Dataset entries
——————
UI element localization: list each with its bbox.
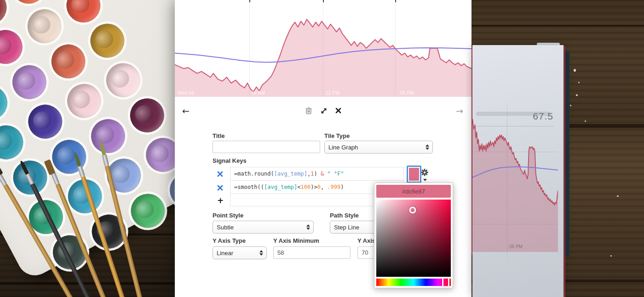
expression-token: =math.round(: [234, 171, 274, 177]
signal-key-input[interactable]: =math.round([avg_temp],1) & " °F": [230, 167, 404, 181]
wood-plank-gap: [472, 25, 644, 27]
color-chip: [409, 168, 419, 181]
time-axis-label: Wed 06: [178, 91, 194, 96]
tile-type-value: Line Graph: [328, 144, 358, 151]
paint-pan: [0, 24, 29, 70]
expression-token: &: [321, 171, 324, 177]
expression-token: ): [314, 171, 320, 177]
tile-editor-panel: Wed 0606 AM12 PM06 PM ← → Title Tile Typ…: [175, 0, 472, 297]
paint-pan: [0, 120, 29, 166]
path-style-value: Step Line: [334, 224, 359, 231]
paint-pan: [124, 92, 170, 138]
caret-down-icon[interactable]: [423, 179, 427, 181]
select-stepper-icon: [259, 250, 263, 256]
mini-line-graph: [472, 106, 558, 252]
hue-slider[interactable]: [376, 279, 451, 286]
color-hex-value: #dc6e87: [376, 185, 451, 198]
close-icon[interactable]: [335, 107, 341, 114]
y-axis-min-label: Y Axis Minimum: [273, 237, 319, 244]
tile-type-select[interactable]: Line Graph: [324, 141, 433, 154]
select-stepper-icon: [306, 224, 310, 230]
tile-preview-chart: Wed 0606 AM12 PM06 PM: [175, 0, 472, 97]
y-axis-min-input[interactable]: [273, 246, 351, 259]
trash-icon[interactable]: [305, 107, 312, 114]
expression-token: )>: [310, 184, 317, 190]
remove-signal-icon[interactable]: [217, 184, 224, 191]
title-input[interactable]: [213, 141, 320, 153]
expression-token: 100: [301, 184, 311, 190]
tile-type-label: Tile Type: [324, 132, 350, 139]
expression-token: ): [340, 184, 344, 190]
dashboard-tile-behind: 67.5 06 PM: [472, 45, 564, 297]
paint-pan: [0, 80, 13, 126]
time-axis-label: 06 PM: [400, 91, 414, 96]
mini-time-label: 06 PM: [509, 244, 523, 249]
expression-token: ,: [307, 171, 310, 177]
signal-keys-label: Signal Keys: [213, 157, 247, 164]
paint-pan: [85, 113, 131, 159]
page-stack-edge-dark: [565, 51, 569, 257]
axis-tick: [395, 0, 396, 2]
time-axis-label: 12 PM: [326, 91, 339, 96]
expression-token: =smooth((: [234, 184, 264, 190]
paint-pan: [22, 3, 68, 49]
screenshot-root: { "editor": { "toolbar": { "back_icon": …: [0, 0, 644, 297]
expression-token: [avg_temp]: [264, 184, 297, 190]
point-style-label: Point Style: [213, 212, 243, 219]
line-graph-preview: [175, 0, 472, 97]
paint-pan: [6, 0, 52, 10]
saturation-value-square[interactable]: [376, 200, 451, 277]
add-signal-icon[interactable]: +: [217, 196, 224, 205]
expression-token: .999: [327, 184, 340, 190]
background-photo-left: [0, 0, 175, 297]
paint-pan: [100, 57, 146, 103]
forward-arrow-icon[interactable]: →: [456, 106, 463, 116]
color-cursor[interactable]: [409, 206, 416, 213]
expression-token: ,: [321, 184, 327, 190]
signal-color-swatch-1[interactable]: [407, 166, 421, 183]
point-style-value: Subtle: [217, 224, 234, 231]
expression-token: 1: [310, 171, 314, 177]
paint-pan: [22, 99, 68, 145]
expression-token: [avg_temp]: [274, 171, 307, 177]
paint-pan: [0, 0, 13, 30]
time-axis-label: 06 AM: [251, 91, 265, 96]
path-style-label: Path Style: [330, 212, 359, 219]
axis-tick: [323, 0, 324, 2]
paint-pan: [6, 59, 52, 105]
expression-token: 0: [317, 184, 321, 190]
expression-token: <: [297, 184, 300, 190]
paint-pan: [61, 78, 107, 124]
select-stepper-icon: [426, 144, 429, 150]
hue-slider-handle[interactable]: [442, 278, 449, 286]
expression-token: " °F": [324, 171, 344, 177]
expand-icon[interactable]: [320, 107, 328, 114]
area-fill: [472, 119, 558, 252]
paint-pan: [60, 0, 106, 29]
remove-signal-icon[interactable]: [217, 170, 224, 177]
paint-pan: [46, 39, 92, 85]
axis-tick: [249, 0, 250, 2]
y-axis-type-select[interactable]: Linear: [213, 246, 267, 259]
point-style-select[interactable]: Subtle: [213, 221, 314, 234]
y-axis-type-label: Y Axis Type: [213, 237, 246, 244]
paint-pan: [84, 17, 130, 63]
color-picker-popup: #dc6e87: [374, 183, 453, 288]
y-axis-type-value: Linear: [217, 250, 233, 257]
tile-toolbar: ← →: [175, 103, 472, 121]
title-label: Title: [213, 132, 225, 139]
gear-icon[interactable]: [420, 168, 429, 177]
background-photo-right: 67.5 06 PM: [472, 0, 644, 297]
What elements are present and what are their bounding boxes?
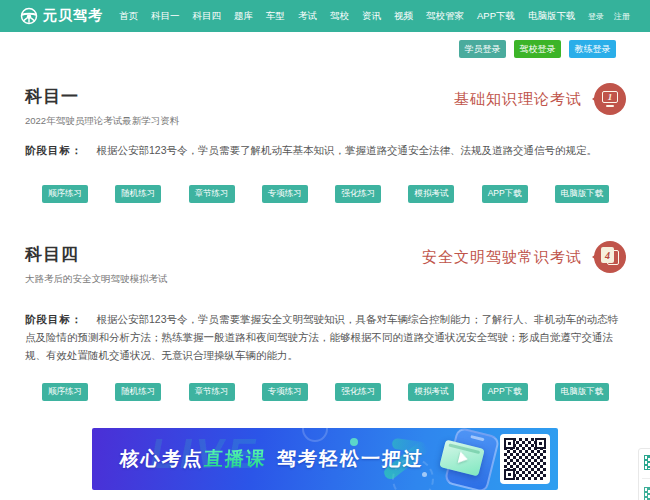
nav-item-pc-download[interactable]: 电脑版下载 [528, 10, 576, 23]
nav-item-driving-school[interactable]: 驾校 [330, 10, 349, 23]
main-content: 科目一 基础知识理论考试 1 2022年驾驶员理论考试最新学习资料 阶段目标：根… [0, 85, 650, 401]
subject4-subtitle: 大路考后的安全文明驾驶模拟考试 [25, 273, 626, 286]
subject1-practice-buttons: 顺序练习 随机练习 章节练习 专项练习 强化练习 模拟考试 APP下载 电脑版下… [25, 185, 626, 203]
banner-text-highlight: 直播课 [203, 448, 267, 469]
qr-code-icon[interactable] [644, 455, 650, 470]
subject1-pc-download-button[interactable]: 电脑版下载 [555, 185, 609, 203]
subject4-goal: 阶段目标：根据公安部123号令，学员需要掌握安全文明驾驶知识，具备对车辆综合控制… [25, 310, 626, 364]
steering-wheel-icon [20, 7, 38, 25]
play-icon [458, 451, 470, 465]
goal-label: 阶段目标： [25, 144, 83, 156]
role-login-row: 学员登录 驾校登录 教练登录 [0, 40, 650, 58]
subject4-app-download-button[interactable]: APP下载 [482, 383, 528, 401]
nav-item-subject1[interactable]: 科目一 [151, 10, 180, 23]
subject4-practice-random-button[interactable]: 随机练习 [115, 383, 161, 401]
widget-icon[interactable] [644, 487, 650, 500]
banner-text-rest: 驾考轻松一把过 [276, 448, 424, 469]
subject4-mock-exam-button[interactable]: 模拟考试 [408, 383, 454, 401]
subject1-exam-badge: 1 [594, 83, 626, 115]
subject4-exam-name: 安全文明驾驶常识考试 [422, 248, 582, 267]
subject1-mock-exam-button[interactable]: 模拟考试 [408, 185, 454, 203]
subject1-app-download-button[interactable]: APP下载 [482, 185, 528, 203]
subject4-badge-number: 4 [601, 247, 614, 263]
student-login-button[interactable]: 学员登录 [459, 40, 506, 58]
page: 元贝驾考 首页 科目一 科目四 题库 车型 考试 驾校 资讯 视频 驾校管家 A… [0, 0, 650, 500]
live-course-banner[interactable]: LIVE 核心考点直播课驾考轻松一把过 [92, 428, 558, 490]
nav-item-school-manager[interactable]: 驾校管家 [426, 10, 464, 23]
subject1-practice-sequence-button[interactable]: 顺序练习 [42, 185, 88, 203]
subject1-practice-special-button[interactable]: 专项练习 [262, 185, 308, 203]
subject1-header-row: 科目一 基础知识理论考试 1 [25, 85, 626, 115]
banner-qr-code [500, 434, 550, 484]
goal-text: 根据公安部123号令，学员需要了解机动车基本知识，掌握道路交通安全法律、法规及道… [97, 144, 598, 156]
subject1-practice-intensive-button[interactable]: 强化练习 [335, 185, 381, 203]
banner-text: 核心考点直播课驾考轻松一把过 [119, 446, 425, 472]
subject4-header-row: 科目四 安全文明驾驶常识考试 4 [25, 243, 626, 273]
register-link[interactable]: 注册 [614, 11, 630, 22]
nav-item-news[interactable]: 资讯 [362, 10, 381, 23]
subject1-practice-random-button[interactable]: 随机练习 [115, 185, 161, 203]
banner-text-pre: 核心考点 [119, 448, 204, 469]
subject1-exam-name: 基础知识理论考试 [454, 90, 582, 109]
subject4-practice-chapter-button[interactable]: 章节练习 [189, 383, 235, 401]
subject1-badge-number: 1 [602, 91, 618, 103]
main-nav: 首页 科目一 科目四 题库 车型 考试 驾校 资讯 视频 驾校管家 APP下载 … [119, 10, 588, 23]
nav-item-question-bank[interactable]: 题库 [234, 10, 253, 23]
side-float-widget[interactable] [638, 448, 650, 500]
nav-item-subject4[interactable]: 科目四 [193, 10, 222, 23]
coach-login-button[interactable]: 教练登录 [569, 40, 616, 58]
subject1-title: 科目一 [25, 85, 79, 108]
site-logo[interactable]: 元贝驾考 [20, 7, 103, 25]
nav-item-app-download[interactable]: APP下载 [477, 10, 515, 23]
subject4-exam-label: 安全文明驾驶常识考试 4 [422, 241, 626, 273]
nav-item-exam[interactable]: 考试 [298, 10, 317, 23]
subject4-practice-intensive-button[interactable]: 强化练习 [335, 383, 381, 401]
subject4-exam-badge: 4 [594, 241, 626, 273]
subject4-practice-sequence-button[interactable]: 顺序练习 [42, 383, 88, 401]
subject1-exam-label: 基础知识理论考试 1 [454, 83, 626, 115]
subject4-pc-download-button[interactable]: 电脑版下载 [555, 383, 609, 401]
goal-text: 根据公安部123号令，学员需要掌握安全文明驾驶知识，具备对车辆综合控制能力；了解… [25, 313, 618, 361]
subject4-title: 科目四 [25, 243, 79, 266]
nav-item-home[interactable]: 首页 [119, 10, 138, 23]
subject1-practice-chapter-button[interactable]: 章节练习 [189, 185, 235, 203]
goal-label: 阶段目标： [25, 313, 83, 325]
subject4-practice-buttons: 顺序练习 随机练习 章节练习 专项练习 强化练习 模拟考试 APP下载 电脑版下… [25, 383, 626, 401]
monitor-icon: 1 [602, 91, 618, 107]
nav-item-vehicle-type[interactable]: 车型 [266, 10, 285, 23]
top-nav-bar: 元贝驾考 首页 科目一 科目四 题库 车型 考试 驾校 资讯 视频 驾校管家 A… [0, 0, 650, 32]
school-login-button[interactable]: 驾校登录 [514, 40, 561, 58]
auth-links: 登录 注册 [588, 11, 630, 22]
cards-icon: 4 [601, 247, 619, 267]
subject1-goal: 阶段目标：根据公安部123号令，学员需要了解机动车基本知识，掌握道路交通安全法律… [25, 141, 626, 159]
nav-item-video[interactable]: 视频 [394, 10, 413, 23]
login-link[interactable]: 登录 [588, 11, 604, 22]
site-logo-text: 元贝驾考 [43, 7, 103, 25]
subject1-subtitle: 2022年驾驶员理论考试最新学习资料 [25, 115, 626, 128]
subject4-practice-special-button[interactable]: 专项练习 [262, 383, 308, 401]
——————
__What the exercise asks__: All lines of the records above with the word "stepper" in them are to be copied.

__Exercise response__:
select-stepper-icon: [259, 250, 263, 256]
select-stepper-icon: [306, 224, 310, 230]
select-stepper-icon: [426, 144, 429, 150]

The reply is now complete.